くらし情報『おとな向け映画ガイド 「悪カワヒロインアクション」と「三島由紀夫vs東大全共闘秘蔵映像」が今週のオススメ』

おとな向け映画ガイド 「悪カワヒロインアクション」と「三島由紀夫vs東大全共闘秘蔵映像」が今週のオススメ

討論会が行われたのは1969年5月13日。東大安田講堂事件の数カ月後です。前年には新宿南口が炎上した新宿騒乱事件があり、学生運動はますます過激化。繰り返されるデモでは、ヘルメットにゲバ棒の新左翼が投石と火炎瓶で機動隊と激突していました。そういう空気のなか、行動右翼として、つまり敵とみられていた三島由紀夫が東大全共闘から招かれ、駒場キャンパスへ論争に乗り込んだのです。

驚くのは、会場に集まった1000人の学生や壇上の全共闘メンバーを相手に、知識をひけらかして論破してやろうとか、馬鹿にするような態度は一切なく、真摯に意見に耳を傾けているところです。逆に全共闘の方が、超うえから目線で、えらそうです。

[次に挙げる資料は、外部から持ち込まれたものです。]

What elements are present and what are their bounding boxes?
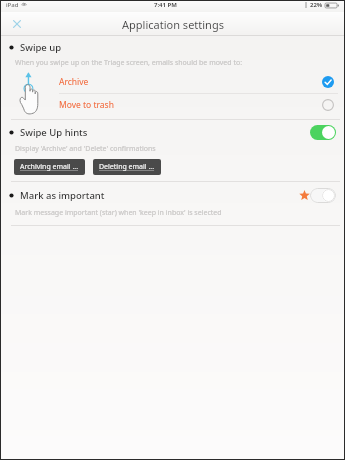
button[interactable]: Off [310, 188, 336, 203]
staticText: Mark message important (star) when 'keep… [15, 208, 222, 218]
staticText: iPad [6, 1, 19, 9]
staticText: Swipe up [20, 41, 62, 54]
staticText: Archive [59, 76, 89, 88]
staticText: 22% [310, 1, 323, 9]
staticText: Deleting email ... [99, 162, 155, 172]
staticText: Display 'Archive' and 'Delete' confirmat… [15, 144, 156, 154]
button[interactable]: On [310, 125, 336, 140]
staticText: Archiving email ... [20, 162, 79, 172]
staticText: Application settings [122, 17, 224, 32]
button[interactable]: Archive [59, 71, 344, 93]
button[interactable]: Deleting email ... [93, 159, 161, 175]
staticText: Mark as important [20, 189, 105, 202]
button[interactable]: Close [7, 14, 27, 34]
button[interactable]: Move to trash [59, 94, 344, 116]
staticText: 7:41 PM [154, 1, 177, 9]
staticText: Swipe Up hints [20, 126, 88, 139]
staticText: When you swipe up on the Triage screen, … [15, 58, 243, 68]
staticText: Move to trash [59, 99, 114, 111]
button[interactable]: Archiving email ... [14, 159, 85, 175]
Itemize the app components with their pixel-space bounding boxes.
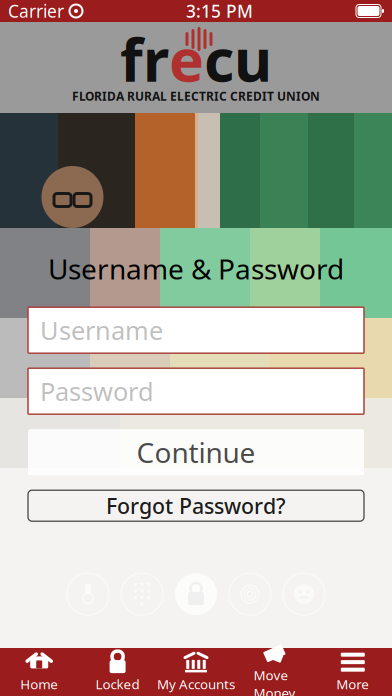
staticText: fr [120, 20, 169, 98]
button[interactable]: Home [0, 648, 78, 696]
button[interactable]: More [314, 648, 392, 696]
button[interactable]: My Accounts [157, 648, 235, 696]
staticText: cu [204, 20, 272, 98]
button[interactable]: Face ID [283, 573, 325, 615]
staticText: Continue [136, 434, 256, 471]
button[interactable]: Password login [175, 573, 217, 615]
staticText: Password [40, 374, 154, 408]
staticText: Carrier [8, 0, 64, 22]
button[interactable]: Move Money [235, 648, 314, 696]
staticText: 3:15 PM [186, 0, 253, 22]
button[interactable]: Locked [78, 648, 157, 696]
button[interactable]: Continue [28, 429, 364, 475]
staticText: Username [40, 313, 163, 347]
staticText: Home [20, 675, 58, 693]
staticText: Move Money [253, 666, 295, 696]
staticText: More [336, 675, 369, 693]
staticText: My Accounts [157, 675, 235, 693]
staticText: Forgot Password? [106, 492, 286, 520]
button[interactable]: Forgot Password? [28, 490, 364, 521]
staticText: Username & Password [48, 250, 344, 287]
staticText: e [169, 20, 204, 98]
staticText: FLORIDA RURAL ELECTRIC CREDIT UNION [72, 88, 320, 104]
staticText: Locked [96, 675, 140, 693]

それにしても、三島が、前年に楯の会という私兵のような集団を組織し、この討論会の翌年には、市ヶ谷の自衛隊で軍服を身にまとい、切腹自決するという最期を知っているだけに、いまにしてみればと、意味深長な発言もあります。
論争そのものはやや難解ですが、内田樹さん、小説家・平野啓一郎さん、社会学者・小熊英二さん、瀬戸内寂聴さんのコメントがあり、理解が深まります。実際に討論に参加した元全共闘の闘士たち、三島を師と仰ぐ楯の会メンバー、現場に立ち会ったジャーナリストへのインタビューなど、秘話満載です。